Dry bulk owners have had a once-in-a-decade profit bonanza

Russell Thompson, Tradeviews

“I find the term ‘the next normal’ somewhat more appropriate, as any new steady-state normality will not be found,” Sand argues.

“But what is common for all of the coming normal: more geopolitical aspects will generate volatility (positive for freight rates), coal trading will change (negative for freight rates), tighter regulation on emissions from shipping (positive for some, negative for others).”

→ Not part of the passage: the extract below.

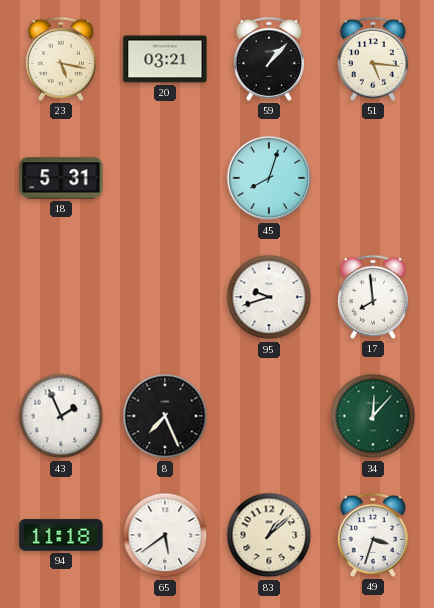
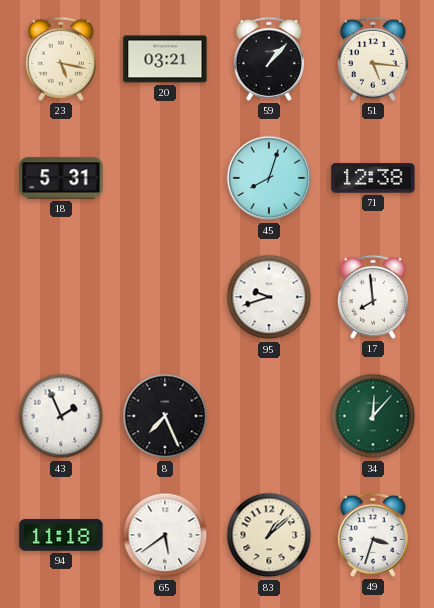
71: none -> 12:38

Thompson thinks the situation is still evolving and it is unclear whether it will ever end, or whether human activity will simply adapt.

“The greatest long-term impact we have to manage is the start of a decarbonisation process, which will reshape our ships and the cargoes we carry,” he says.

“The pandemic has shown us as a species we can adapt and therefore the wheels of change seem to be moving faster.”

The same is true for shipping markets, according to Thompson: “It’s always impressed me how robust dry-cargo shipping has been, due to the diverse cargo groups.

“The main segments — energy, agriculture, manufacturing and construction — have different drivers and have moved at different paces throughout the pandemic. If one falls down, the others compensate.

“This is because the way the world operates has changed. So while the service economy suffered, the physical economy boomed as people have excess cash to spend and governments have employed stimulus measures into physical projects. As a result, dry bulk owners have had a once-in-a-decade profit bonanza.”

In Thompson’s view, the pandemic has exposed the complicated nexus of factors in which shipping is entangled.

“Covid has also shown us that freight-rate drivers were more complicated than we imagined,” he says.

“For example, commodity price changes have influenced trader activity, pushing up the market, while inefficiencies in crewing and scheduling created tighter markets.

“Not everything is about classical supply and demand.”